A ver quién es el guapo que se
atreve hoy a cuestionar –tal es la fuerza imbatible de los dogmas un millón de
veces por todos como loros aquí y allá repetidos- que la bondad y la justicia sumas de una Política consisten en redistribuir, es decir, en como sea quitarles
bienes a los que más tienen para dárselos a quienes menos tienen.
En el repiqueteado camino de ese eslogan, la persona, su mérito o
demérito, su responsabilidad o irresponsabilidad, su libertad y autonomía moral,
se vacían de sentido y de contenido en pro de esa idílica –buena, justa y
santa- equiparación. Luego, salvo en los órdenes más extremos de la sociedad, o
en casos de infortunio o enfermedad tremendos, vemos y comprobamos a nuestro
alrededor que la realidad, su verdadera justicia y bondad, van por otro camino.
Estamos hartos de conocer individuos que a mansalva derrochan y
dilapidan bienes, talento y oportunidades a causa de su exclusiva
irresponsabilidad y disipación, y de otros que con tenacidad e ingenio se
esforzaron y se esfuerzan en mejorar –sin que nadie les regale nada- su suerte
y la de los suyos, además lográndolo. Nos fascinan muchos casos de personas que
a diario conocemos, con trabajos seguros y una existencia cómoda, que se pulen lo que no está en los escritos, que
por ejemplo, han viajado hasta el quinto pino del mundo, con lo que no ahorran
jamás un chavo, portadores además de esa visión izquierdista de la vida que consiste en, una vez que me lo fundí
todo, ahora te exijo a ti, vil rata egoísta ahorradora, que me entregues el
cincuenta por ciento de tus pertenencias. Siempre lo mejor es, claro, pegarse
la vidorra, compadecerse luego un rato, en pose entre ternurista y
redentorista, de los pobres inmigrantes hambrientos del Tercer Mundo y exigirle
el reparto a la hormiguita laboriosa
y ahorradora que renunció a los caprichos con que el indignado una y otra vez se autohomenajeó.

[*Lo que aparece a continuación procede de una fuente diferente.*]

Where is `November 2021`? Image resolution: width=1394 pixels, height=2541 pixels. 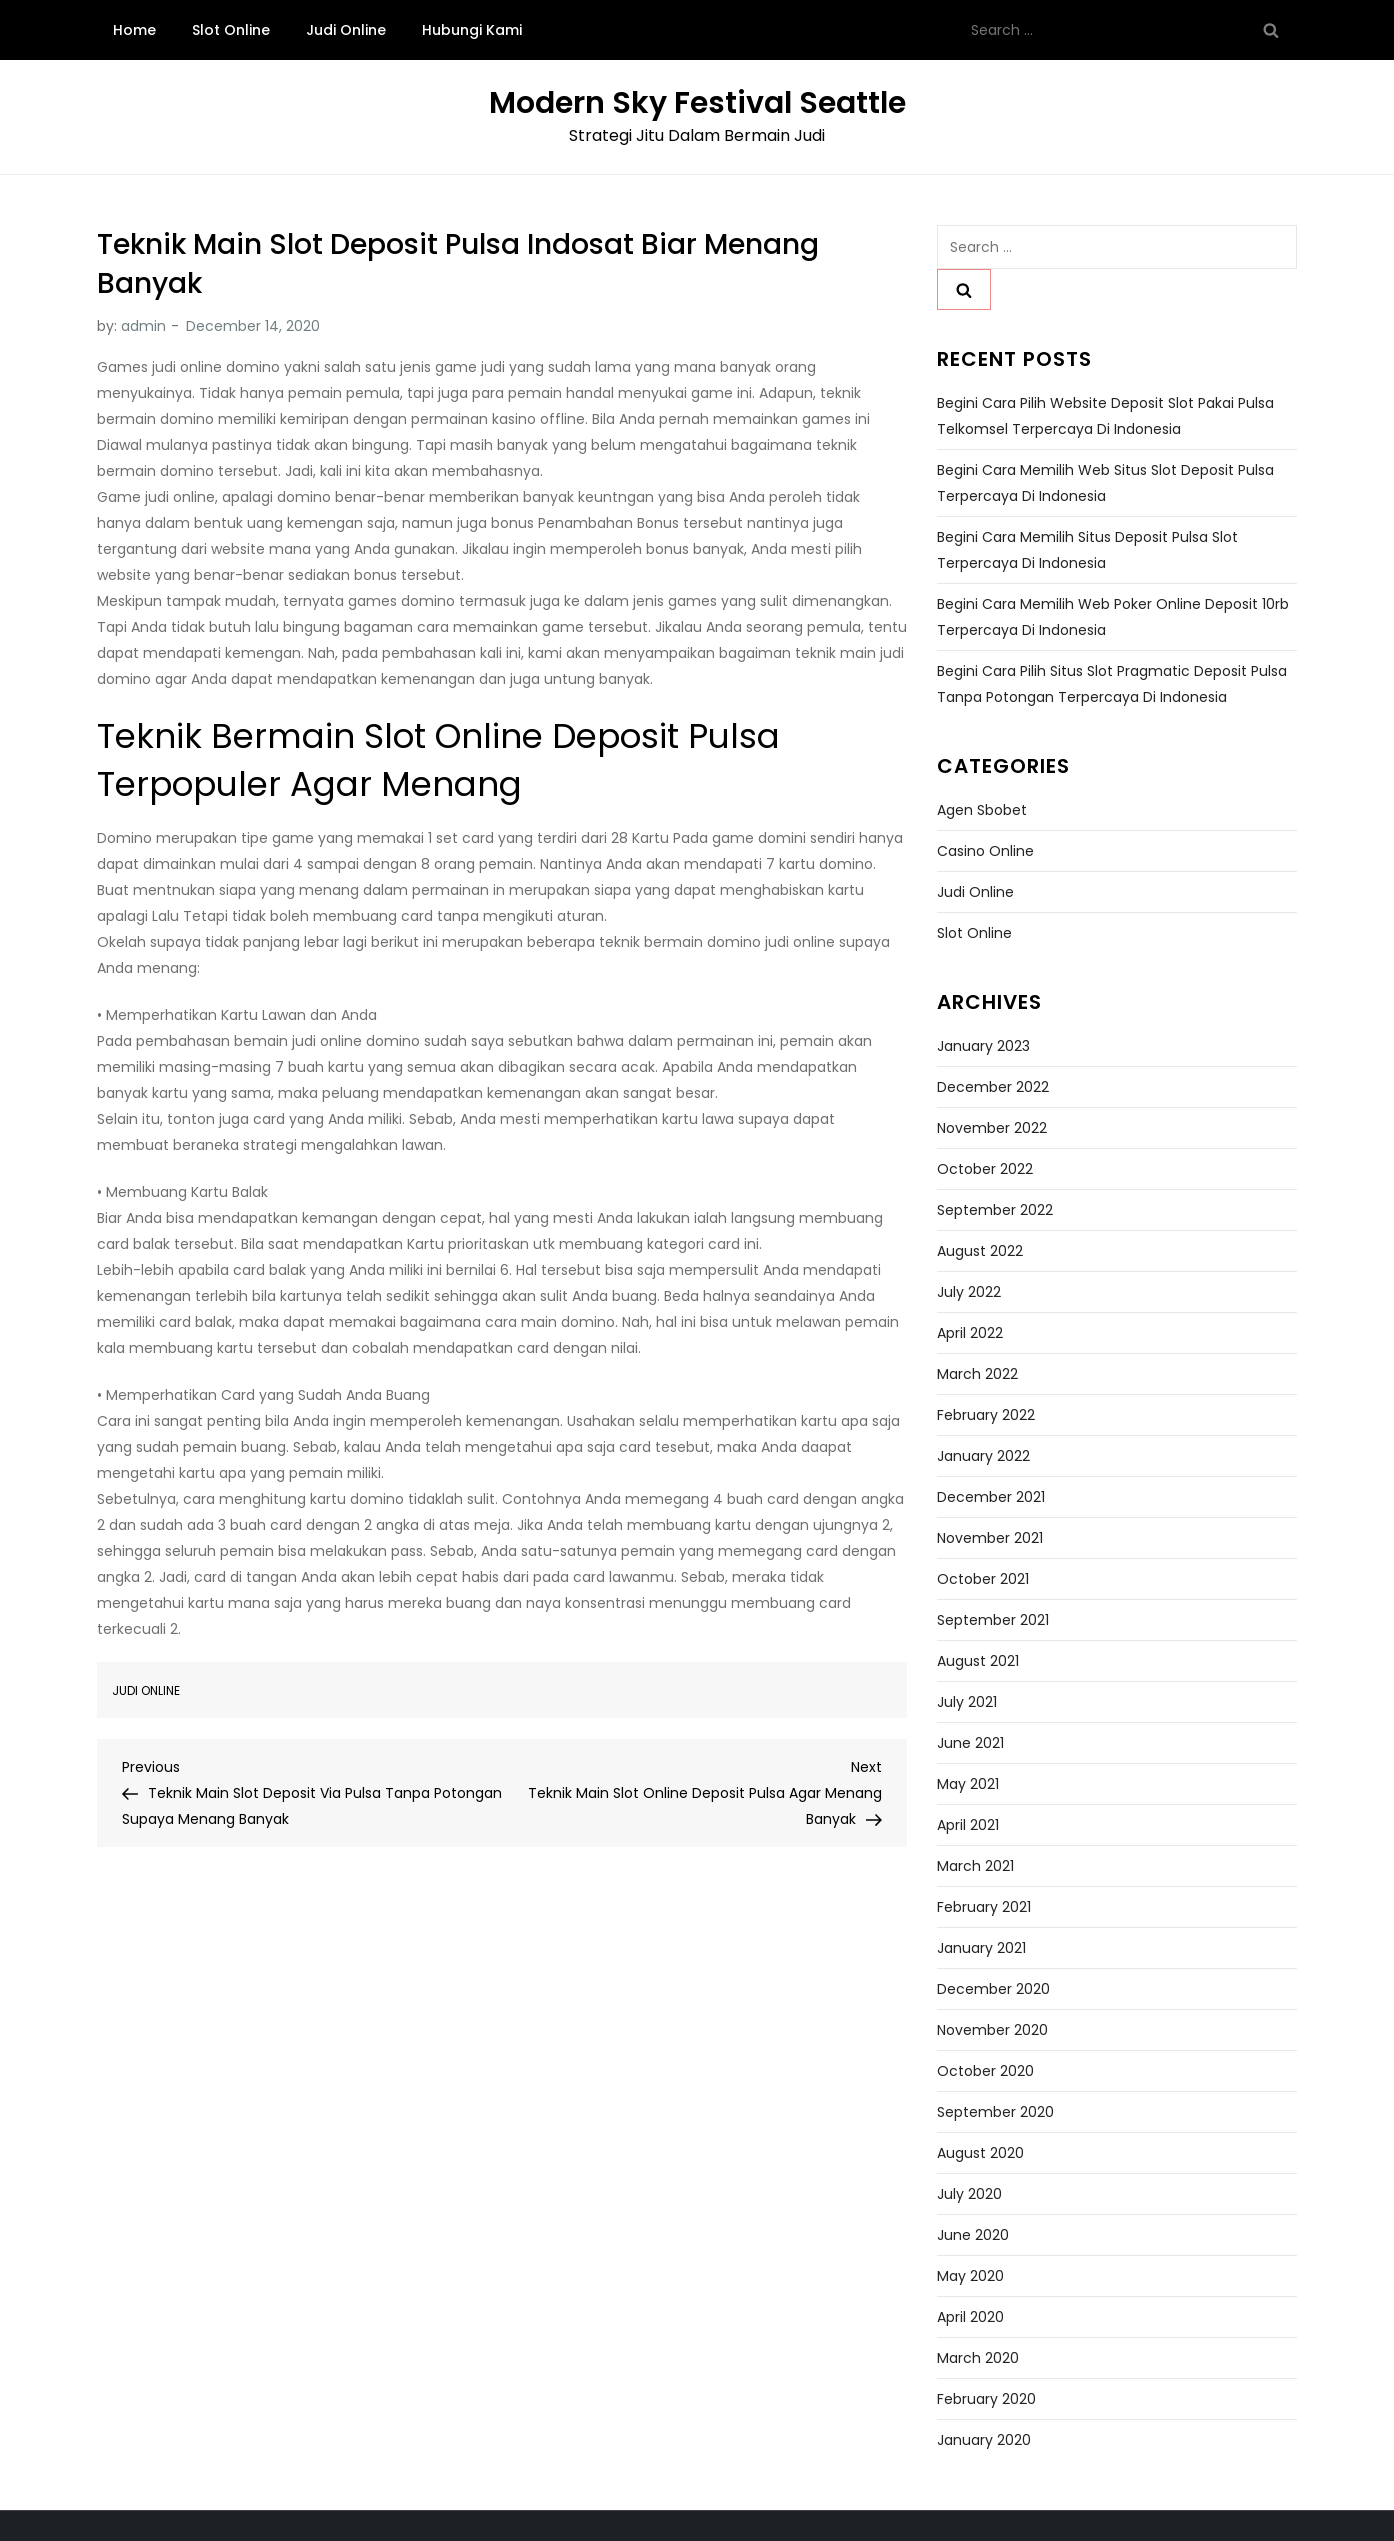 November 2021 is located at coordinates (990, 1538).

Encima este vividor derrochón a lo divino
progre se mece en una melopea de
inmejorable autoconciencia –estoy entre los Buenos,
entre las víctimas del Sistema, soy
un soñador, un idealista solidario- mientras proyecta sobre quien a pulso consiguió labrarse una
vida mejor –a menudo consiguiendo que éste, sin saber bien por qué, se
avergüence de sí mismo- la sombra de las peores connotaciones ideológicas hoy: un
ser egoísta,
insolidario, explotador. ¡Cuántas veces no habremos escuchado la supina
estolidez desdeñosa –hay casos y casos- sobre ser el más rico del cementerio!
Dictar que obtengan los mismos frutos todos, sin atender, entre otras
circunstancias, a lo que cada uno puso de su parte en su empeño, podrá ser
igualitarista, claro, pero que no se nos machaque con que es eso por decreto lo
bueno y lo justo, cuando es a menudo precisamente lo perverso y lo
clamorosamente injusto. Si la bondad y
la justicia sumas de una política estriban en la sacrosanta y forzosa
redistribución, quién va luego a estar interesado en arriesgar, en prosperar,
en trabajar más y mejor, en crear riqueza, en definitiva, en reclamar el
derecho a hacer con su vida lo que su voluntad decida. El Estado, la voluntad general, lo que repartirá
entonces será miseria. Y todos tan a
gustito, tan a gustito estaremos, sí.